Work request:
Search the listing below for the string "nous", then copy every line it appears in.

Records for the exercise:
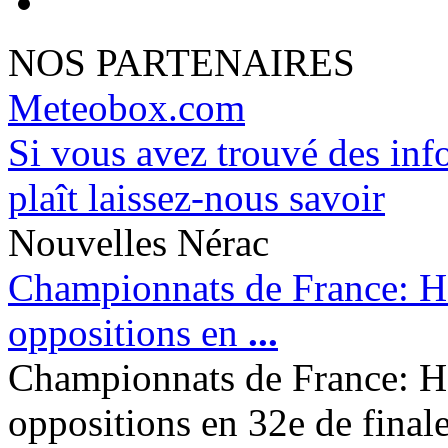
NOS PARTENAIRES
Meteobox.com
Si vous avez trouvé des info
plaît laissez-nous savoir
Nouvelles Nérac
Championnats de France: Hon
oppositions en
...
Championnats de France: Hon
oppositions en 32e de finale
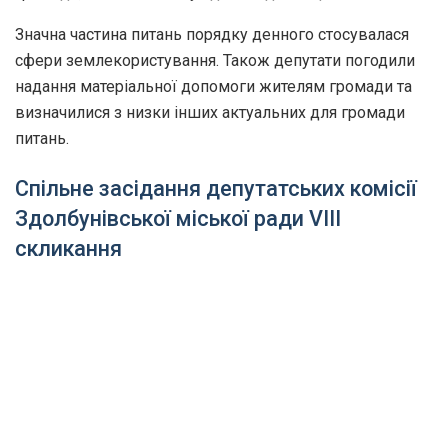
Значна частина питань порядку денного стосувалася
сфери землекористування. Також депутати погодили
надання матеріальної допомоги жителям громади та
визначилися з низки інших актуальних для громади
питань.
Спільне засідання депутатських комісії
Здолбунівської міської ради VIII
скликання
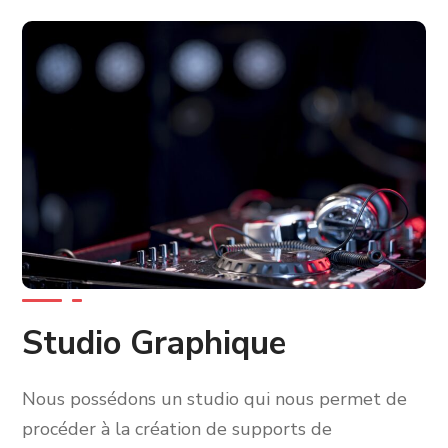
Studio Graphique
Nous possédons un studio qui nous permet de
procéder à la création de supports de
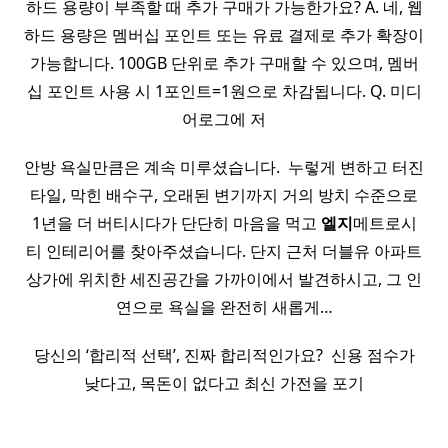
하드 용량이 부족할 때 추가 구매가 가능한가요? A. 네, 웹
하드 용량은 멤버십 포인트 또는 유료 결제로 추가 확장이
가능합니다. 100GB 단위로 추가 구매할 수 있으며, 멤버
십 포인트 사용 시 1포인트=1원으로 차감됩니다. Q. 미디
어로그에 저
안방 욕실만큼은 계속 미루셨습니다. ​ 누렇게 변하고 터진
타일, 막힌 배수구, 오래된 변기까지 거의 방치 수준으로
1년을 더 버티시다가 단단히 마음을 먹고
엘지
메트로시
티 인테리어를 찾아주셨습니다. 단지 근처 더블유 아파트
상가에 위치한 세진공간을 가까이에서 발견하시고, 그 인
연으로 욕실을 완전히 새롭게…
당신의 ‘합리적 선택’, 진짜 합리적인가요? ​ 신용 점수가
낮다고, 목돈이 없다고 최신 가전을 포기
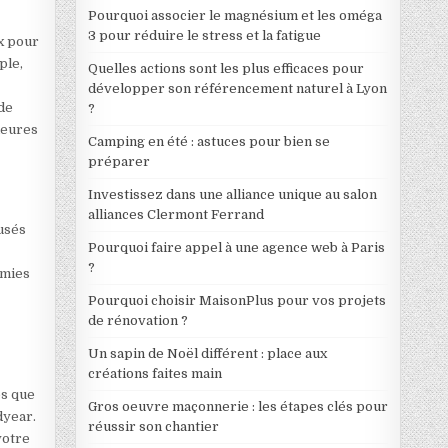
Pourquoi associer le magnésium et les oméga
3 pour réduire le stress et la fatigue
x pour
ple,
Quelles actions sont les plus efficaces pour
développer son référencement naturel à Lyon
de
?
leures
Camping en été : astuces pour bien se
préparer
Investissez dans une alliance unique au salon
alliances Clermont Ferrand
usés
Pourquoi faire appel à une agence web à Paris
?
omies
Pourquoi choisir MaisonPlus pour vos projets
de rénovation ?
Un sapin de Noël différent : place aux
créations faites main
es que
Gros oeuvre maçonnerie : les étapes clés pour
dyear.
réussir son chantier
votre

Task output:
plaît laissez-nous savoir
Nous possédons un studio qui nous permet de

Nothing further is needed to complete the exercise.